_EXERCISE GOAL_
Nothing but the pictures should be left out when you copy the records exactly.

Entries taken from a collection
§

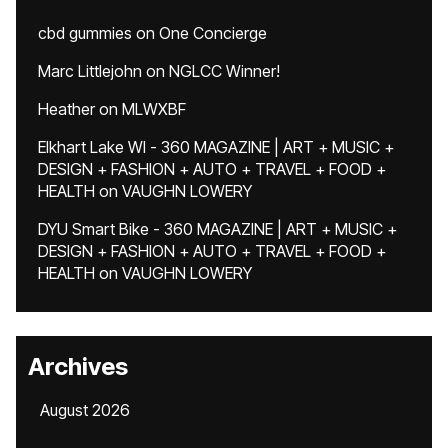
cbd gummies
on
One Concierge
Marc Littlejohn
on
NGLCC Winner!
Heather
on
MLWXBF
Elkhart Lake WI - 360 MAGAZINE | ART + MUSIC +
DESIGN + FASHION + AUTO + TRAVEL + FOOD +
HEALTH
on
VAUGHN LOWERY
DYU Smart Bike - 360 MAGAZINE | ART + MUSIC +
DESIGN + FASHION + AUTO + TRAVEL + FOOD +
HEALTH
on
VAUGHN LOWERY
Archives
August 2026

§

_WRITTEN SOLUTION_
cbd gummies
on
One Concierge
Marc Littlejohn
on
NGLCC Winner!
Heather
on
MLWXBF
Elkhart Lake WI - 360 MAGAZINE | ART + MUSIC +
DESIGN + FASHION + AUTO + TRAVEL + FOOD +
HEALTH
on
VAUGHN LOWERY
DYU Smart Bike - 360 MAGAZINE | ART + MUSIC +
DESIGN + FASHION + AUTO + TRAVEL + FOOD +
HEALTH
on
VAUGHN LOWERY
Archives
August 2026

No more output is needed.